He closed his eyes and dipped his head briefly—a nod. “The case is cold.”

I let out a sarcastic grunt. “See, they don’t care. They’ve given up on Mom’s case, and the Hollises got away with no trouble and Luna is still out there. Nothing ever happens to the bad guys. That’s why I can’t trust the police.”

“You trust me.” His voice was like a cloud, enveloping me. He got up, moved to the side of the bed, knelt, and put his hand on my cheek. My hair fell over it, a curtain concealing his touch, concealing my deep, deep blush. The violet spread over me so thick I almost expected him to see it, too. “You trust me,” he repeated. He’d gotten so close I could feel his breath mingle with mine.

“Because you’re yellow,” I whispered.
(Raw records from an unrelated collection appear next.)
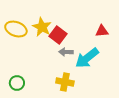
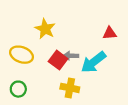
yellow ellipse: (16, 29) -> (21, 55), moved
red square: (58, 35) -> (58, 60), moved

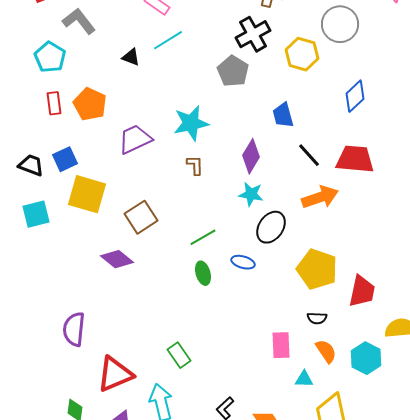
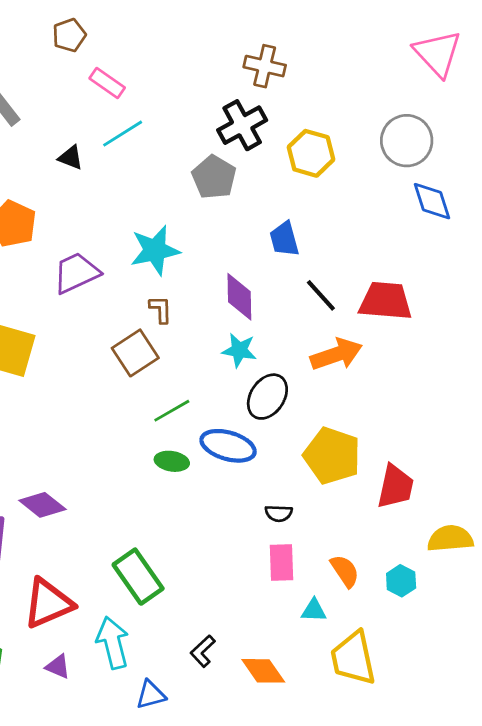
gray circle: (340, 24) -> (407, 141), moved
blue diamond: (355, 96) -> (432, 201), moved, turned -64
purple diamond: (251, 156) -> (239, 297), turned -32
brown square: (141, 217) -> (135, 353), moved
purple diamond: (117, 259) -> (42, 505), moved
blue ellipse: (243, 262) -> (228, 446), size x1.6
green ellipse: (203, 273) -> (172, 461), turned -65
black semicircle: (317, 318) -> (279, 513), moved
green rectangle: (179, 355) -> (138, 577), size x1.5
cyan hexagon: (366, 358) -> (401, 581), size x0.7

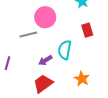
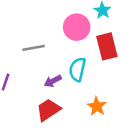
pink circle: (45, 17) -> (77, 27), moved
red rectangle: (87, 30) -> (107, 46), size x1.5

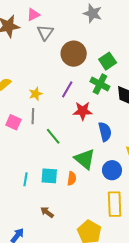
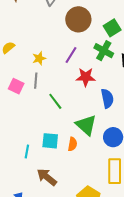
cyan line: (25, 179) -> (27, 152), moved
brown arrow: (47, 212) -> (47, 177), size x1.5

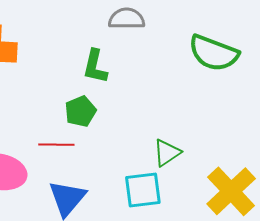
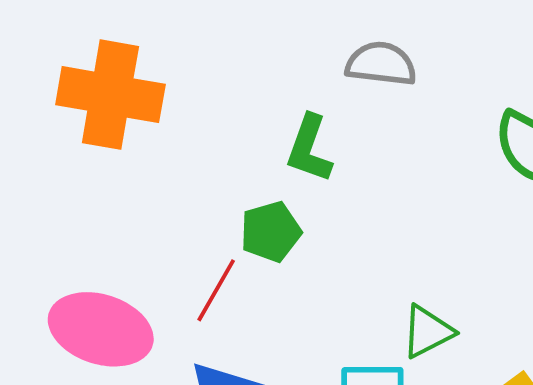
red line: (56, 145) -> (216, 290), turned -68

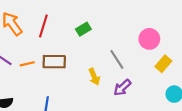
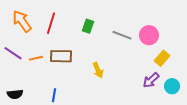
green rectangle: (83, 29) -> (88, 26), turned -40
gray line: (117, 59) -> (122, 35), moved, turned -36
purple arrow: (122, 88) -> (151, 80), moved

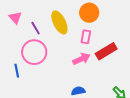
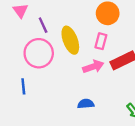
yellow ellipse: (59, 22) -> (70, 40), moved
blue line: (17, 71) -> (23, 86), moved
A wide chasm of fear opened up beneath me. He was right. I trusted him, when I never trusted anyone. Well, anyone except my dad, and look where that got me. Trust was bullshit. Trust could get a person killed. I pushed his hand away to break the connection before it melted me completely. I swallowed, trying to get my bearings. “And I wouldn’t say I trust you so much as I’m stuck with you.”

He chuckled softly and backed away, settling in the chair again. But it was an ugly chuckle. A scornful one. Bitter. “You’re something else, you know that?”

“So I’ve been told.”

“You shouldn’t shut down on me like this.”

I forced myself to meet his gaze. “I’m not shutting down. If you don’t like what I’m saying, you can go. Actually, you should probably go anyway. I need to get some sleep.”

He seemed to hesitate for a long time, and then finally got up. I sat still as stone while he went to the closet and pulled his coat off the hanger. “Right. I thought we made a connection tonight, but I forgot who I was dealing with.”

“Yep,” I said. A tear came out of nowhere and soaked into the bedspread.

He dropped his jacket onto the suitcase rack. “I actually had another reason for coming over here tonight.”

I gave a sharp bark of a laugh. “You’re going to have to find another girl for that, Detective. I’m not into you.” Purple fizzled and popped in my peripheral vision, arguing with me, then faded away on a sad brown mist.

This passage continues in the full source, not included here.